Pourquoi ne pouvait-il jamais regarder un match sans boire plusieurs canettes de bière ? "Parce que c'est bon", dit-il à Eva en déposant sur le bout de son nez un peu de crème à raser. Ce geste idiot la troubla, elle aurait aimé que Pierre chahute encore un peu, qu'il la bouscule dans le lit, qu'il mette ses mains froides dans son cou juste pour qu'elle le supplie d'arrêter et qu'il continue. Mais elle ne lui demanda pas.
[ "A tout jamais" ]
Décidément, on ne pouvait jamais participer au monde des grands, c'était toujours trop gai ou trop triste : tantôt on parlait si fort devant Luc en clignant de l’œil et c'était un mensonge, tantôt on baissait la voix quand il arrivait et c'était un secret.
[ "Joseph, la nuit..." ]
"Un petit chat", disait Pierre en regrettant un peu qu'elle ne fasse pas un effort pour ranger la maison. Oui elle était comme cela, un petit chat et la vie coulait, une vie doucement ensommeillée à l'image d'Eva le matin, une vie libre et sans projet comme celle des chats, mais ils ne le savaient pas, alors ils oublièrent. Ils oublièrent de se serrer dans les bras, très fort, ils oublièrent de sentir combien les joues de Pierre étaient douces et le corps d'Eva brûlant. Comme un œuf. Brûlant.
[ "A tout jamais" ]
_ Joseph, la nuit _
Luc était petit.
Petit Luc..."Fini ta viande, ne gâche pas".
Il baissa la tête.
Dans son assiette blanche à ramages, la tranche affalée était épaisse et suintante, elle devint vite son ennemie, une ennemie rusée : plus il mâchait, plus elle grossissait, prenait toute la place dans la bouche, pire qu'un mouchoir en boule.
"Du gibier ! Oh!"
Ils avaient tous les joues roses quand Marinette avait posé le grand plat au centre de la table.

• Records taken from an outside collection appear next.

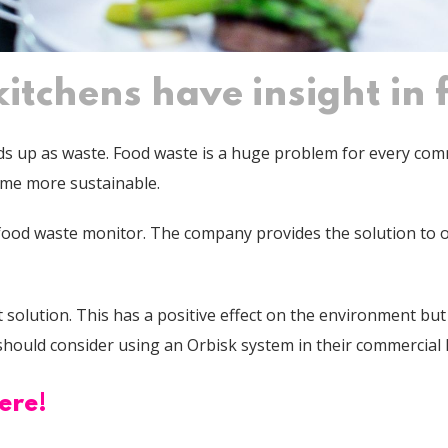
itchens have insight in
nds up as waste.
Food waste is a huge problem for every comme
ome more sustainable.
food waste monitor. The company provides the solution to o
solution. This has a positive effect on the environment but a
s should consider using an Orbisk system in their commercial
ere!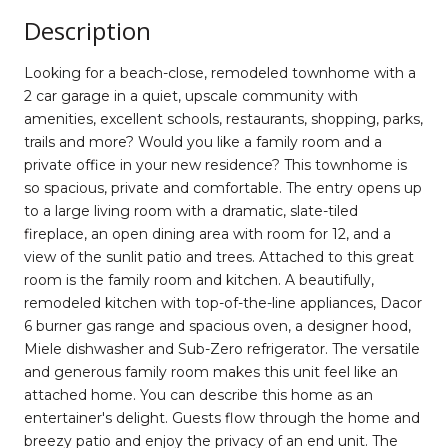
Description
Looking for a beach-close, remodeled townhome with a
2 car garage in a quiet, upscale community with
amenities, excellent schools, restaurants, shopping, parks,
trails and more? Would you like a family room and a
private office in your new residence? This townhome is
so spacious, private and comfortable. The entry opens up
to a large living room with a dramatic, slate-tiled
fireplace, an open dining area with room for 12, and a
view of the sunlit patio and trees. Attached to this great
room is the family room and kitchen. A beautifully,
remodeled kitchen with top-of-the-line appliances, Dacor
6 burner gas range and spacious oven, a designer hood,
Miele dishwasher and Sub-Zero refrigerator. The versatile
and generous family room makes this unit feel like an
attached home. You can describe this home as an
entertainer's delight. Guests flow through the home and
breezy patio and enjoy the privacy of an end unit. The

Du gibier ! Qu'est-ce que ça voulait dire ?
Ça voulait dire que les invités étaient des gens très estimés et que la viande n'était ni de la vache ni du mouton, non, ça devait être un de ces animaux sauvages après lesquels les chiens aboient dans les feuilles mortes et que l'on pend par les pieds devant les boucheries, avec leur langue au ras du trottoir.
Après on arrachait les poils et on coupait en petits morceaux, mais la tête, bien entière, la tête ensuite, comme un diplôme on la clouait au-dessus de la cheminée.